L’air de cette fin d’après-midi d’août était lourd, moite. Le soleil brûlant. Les animaux étaient cachés. Ils cherchaient l’ombre, comme les hommes. Le moindre souffle d’air était accueilli comme le paradis. Marc, en short, sous un grand chapeau de paille, suant à grosse gouttes, renonça à récolter quelques fruits mûrs et rentra. La fraîcheur de l’intérieur le surprit, il frissonna presque, enleva son couvre-chef et s’octroya un grand verre d’eau. Il s’étendit et s’endormit. Quand il se réveilla, le morbier indiquait 19h35. Il se leva, fit un brin de toilette. Rafraîchi, il se prépara une tartine de pâté. Il alluma la radio.

Les informations étaient toujours les mêmes, désespérantes: les succès de l’armée allemande, les avancées en territoire conquis, les discours d’Adolf. Il préféra mettre de la musique et bientôt Beethoven emplit la pièce d’un concerto pour piano. Il se dirigea vers la bibliothèque, choisit un livre et alla s’installer sur le banc, à l’ombre, devant la maison. Les notes s’égrenaient. Les heures s’écoulèrent, lentement. Au loin le ciel se chargea, l’orage serait pour la nuit qui commençait à tomber. Il nota mentalement que Herr Dorfmeister n’était pas encore rentré, sans doute retenu à la Kommandantur. Il ferma le livre, et se dirigea vers les dépendances afin de tirer les volets et vérifier les fermetures pour le cas où le ciel se déchaînerait durant la nuit.

La pendule égrenait vingt-deux coups, quand la Mercedes de l’Allemand arriva en trombe. Son conducteur en claqua violemment la portière et courut plus qu’il ne marcha vers l’escalier. Bien qu’il n’en eut rien à faire, Marc l’interpela tout de même pour être aimable (sans doute le soleil lui avait trop tapé sur le crâne !)

— À votre place je mettrais la voiture dans la grange, il va y avoir de l’orage et peut-être de la grêle.

Le militaire ne répondit rien et grimpa quatre à quatre les quelques marches de bois qui protestèrent. Marc avait toutefois eu le temps de noter le visage crispé et les mâchoires serrées du jeune homme qui brusquement s’arrêta au milieu de l’escalier et vociféra :

— Vous êtes satisfait, hein, vos amis ont bombardé Berlin !

— Quoi ? Quels amis ?

— Vos salauds d’Anglais ! Je sais que vous les écoutez tous les soirs, ils ont détruit mon quartier et…

La suite mourut dans une sorte de sanglot. Il regarda Marc et dans un cri :

— Ils ont tué ma famille ! Mon père, ma mère et ma sœur sont morts dans l’effondrement de notre maison.

Il finit de gravir les marches et disparut dans la chambre en claquant la porte violemment, laissant Marc sans voix, en proie à des sentiments qu’il pensait maintenant enfouis, maîtrisés. La nouvelle ravivait l’accident de ses parents et surtout le vide immense qu’il ressentait encore parfois. Il restait là, immobile, repassant le film de sa propre détresse qui remontait à plus d’un an. Il se surprit d’avoir de la compassion pour Dorfmeister.
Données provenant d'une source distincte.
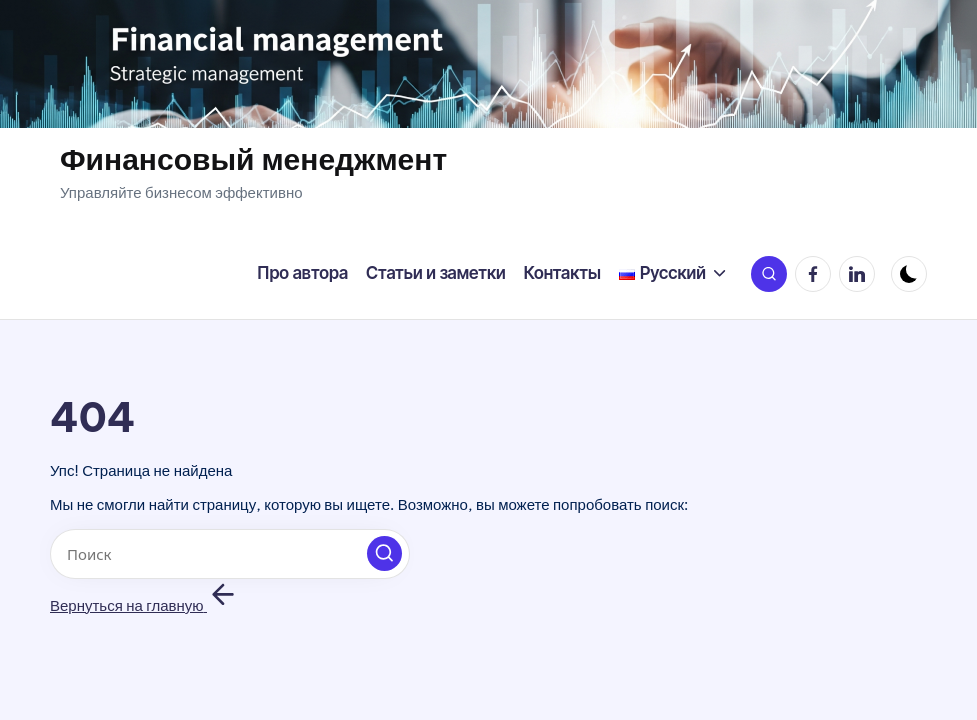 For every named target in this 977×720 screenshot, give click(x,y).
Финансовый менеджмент (253, 159)
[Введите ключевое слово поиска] (230, 554)
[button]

Il se revoyait nettement encaissant l’information : la voiture était sortie de la route à pleine vitesse après avoir glissé sur une plaque de verglas. Puis, l’annonce de la mort de son père et de sa mère et l’information que sa fiancée avait été transportée à l’hôpital dans un état désespéré. Il s’y était rendu comme un automate, juste à temps pour recueillir le dernier soupir de Marie. Il était si troublé, choqué qu’il était resté d’abord sans réaction, comme si ce qui lui arrivait concernait un autre que lui. Il était comme spectateur de l’évènement. Ce n’est que lors des démarches funéraires et plus tard à l’enterrement des siens qu’il prit réellement conscience que jamais plus il ne reverrait le visage tendrement sévère de son père et le doux sourire de sa mère. Qu’il n’embrasserait plus la bouche fraîche et gourmande de Marie. Ses yeux malicieux qui le regardaient avec le désir de leur jeunesse. Elle lui avait fait découvrir tant de choses. La nature, le romantisme, l’amour aussi. Tant de bonheurs perdus, anéantis en un instant. Il s’était révolté, puis avait refusé d’y croire. Non, tout cela n’était qu’un mauvais rêve dont il allait sortir. Il le raconterait, en rirait. Il avait ensuite cédé au chagrin, à son immense détresse et beaucoup pleuré en se cachant car un homme doit rester maître de lui. Pleurer c’est montrer sa faiblesse… Cela l’avait pourtant soulagé un peu mais il n’y eut personne pour le prendre dans ses bras, le consoler. Un vide abyssal l’avait saisi. Telle une huitre, il s’était refermé sur lui-même.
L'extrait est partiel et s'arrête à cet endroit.